Implicit SGD (ISGD)¶

At a glance

Family: online-streaming · Regime: streaming / low-dim / high-dim · Penalty: none · Output: point · Links: identity, logit, log · Status: draft · Refs: Toulis and Airoldi, 2017 · Fang, 2019

Setting & assumptions¶

Any GLM in the exponential family with canonical link; identity, logit, log are the primary cases.
Streaming / online: points \((x_{i_t}, y_{i_t})\) arrive sequentially; storage is bounded to the running iterate.
The per-sample gradient is rank-1 in \(x_i\): \(\nabla\ell_i(\beta)=(\mu(x_i^\top\beta)-y_i)\,x_i\) — the property that makes the implicit update reduce to a scalar problem.

Estimator / objective¶

Same target as SGD — the unpenalized GLM minimizer

\[ \widehat\beta \;=\; \arg\min_{\beta\in\mathbb{R}^p}\; \mathcal L(\beta), \qquad \nabla\ell_i(\beta) = -(y_i-\mu_i)\,x_i = (\mu(x_i^\top\beta)-y_i)\,x_i, \]

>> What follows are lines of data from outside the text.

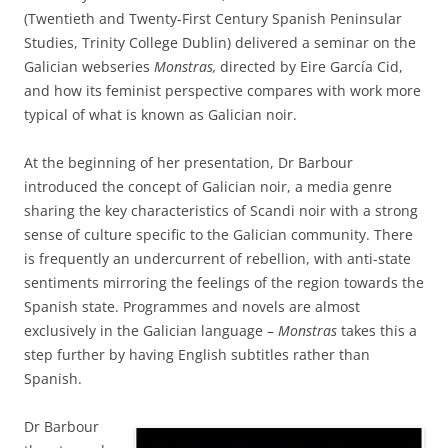
(Twentieth and Twenty-First Century Spanish Peninsular
Studies, Trinity College Dublin) delivered a seminar on the
Galician webseries
Monstras,
directed by Eire García Cid,
and how its feminist perspective compares with work more
typical of what is known as Galician noir.
At the beginning of her presentation, Dr Barbour
introduced the concept of Galician noir, a media genre
sharing the key characteristics of Scandi noir with a strong
sense of culture specific to the Galician community. There
is frequently an undercurrent of rebellion, with anti-state
sentiments mirroring the feelings of the region towards the
Spanish state. Programmes and novels are almost
exclusively in the Galician language –
Monstras
takes this a
step further by having English subtitles rather than
Spanish.
Dr Barbour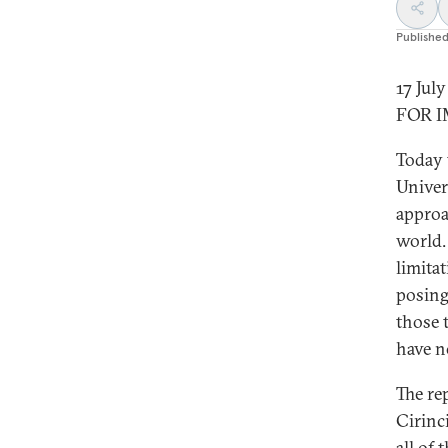
Publishe
17 Jul
FOR 
Today 
Univer
approa
world.
limita
posing
those 
have n
The re
Cirinc
all of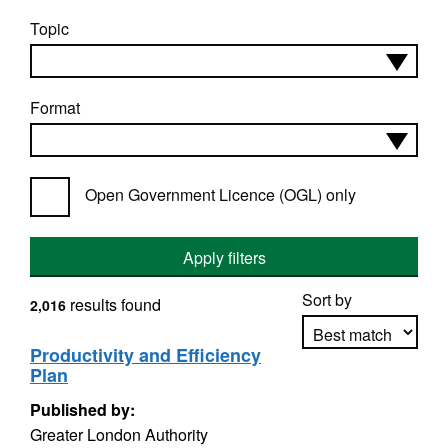
Topic
Format
Open Government Licence (OGL) only
Apply filters
Sort by
results found
2,016
Productivity and Efficiency
Plan
Apply sorting
Published by:
Greater London Authority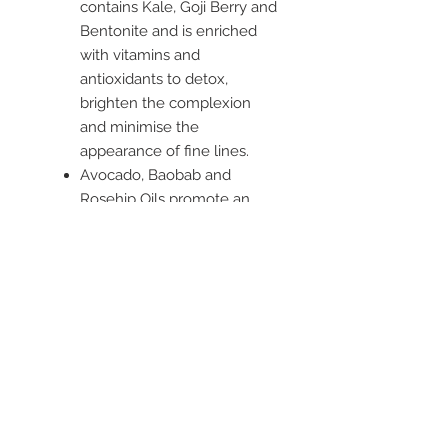
contains Kale, Goji Berry and
Bentonite and is enriched
with vitamins and
antioxidants to detox,
brighten the complexion
and minimise the
appearance of fine lines.
Avocado, Baobab and
Rosehip Oils promote an
even skin tone through
intensive hydration
properties. Skin is
replenished, contributing
towards maintaining
youthful, glowing skin.
Suitable for normal skin,
especially dull.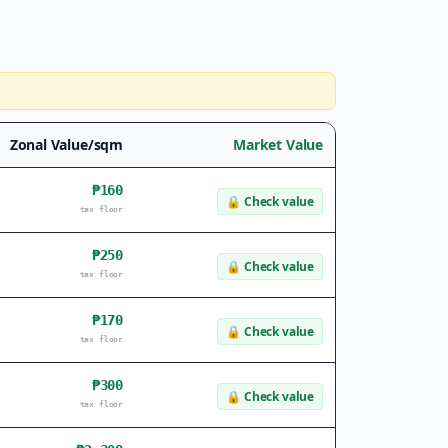
Zonal Value/sqm
Market Value
₱160
🔒
Check value
tax floor
₱250
🔒
Check value
tax floor
₱170
🔒
Check value
tax floor
₱300
🔒
Check value
tax floor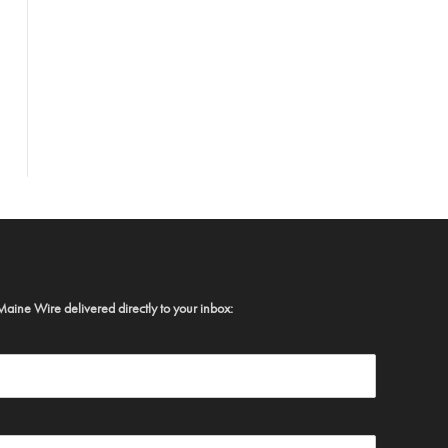
Maine Wire delivered directly to your inbox: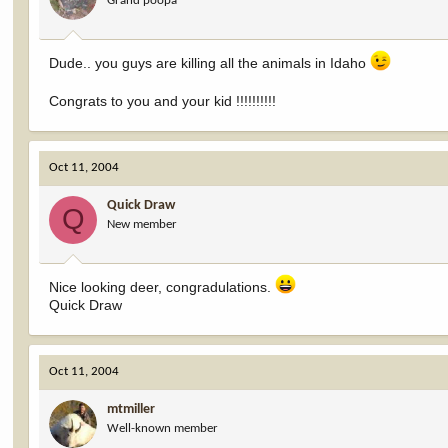
Grand poopa
Dude.. you guys are killing all the animals in Idaho
Congrats to you and your kid !!!!!!!!!!
Oct 11, 2004
Quick Draw
Q
New member
Nice looking deer, congradulations.
Quick Draw
Oct 11, 2004
mtmiller
Well-known member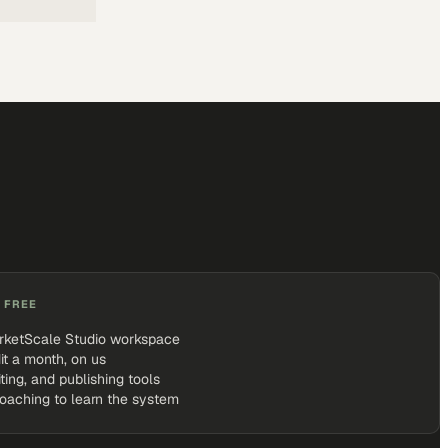
 FREE
rketScale Studio workspace
it a month, on us
iting, and publishing tools
coaching to learn the system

but with an implicit (backward-Euler / proximal) recursion in which the gradient is evaluated at the new iterate:

\[ \boxed{\; \beta^{(t+1)} \;=\; \beta^{(t)} - \gamma_t\,\nabla\ell_{i_t}\big(\beta^{(t+1)}\big). \;} \]

Equivalently \(\beta^{(t+1)}=\operatorname{prox}_{\gamma_t \ell_{i_t}}(\beta^{(t)}) =\arg\min_\beta\{\ell_{i_t}(\beta)+\tfrac{1}{2\gamma_t}\lVert\beta-\beta^{(t)}\rVert_2^2\}\).

1D reduction for GLMs. Because \(\nabla\ell_{i_t}\) points along \(x_{i_t}\), the update keeps \(\beta^{(t+1)}=\beta^{(t)}+\xi_t\,x_{i_t}\) for a scalar \(\xi_t\). Writing the implicit step as

\[ \beta^{(t+1)} \;=\; \beta^{(t)} + \gamma_t\big(y_{i_t}-\mu(x_{i_t}^\top\beta^{(t+1)})\big)\,x_{i_t}, \]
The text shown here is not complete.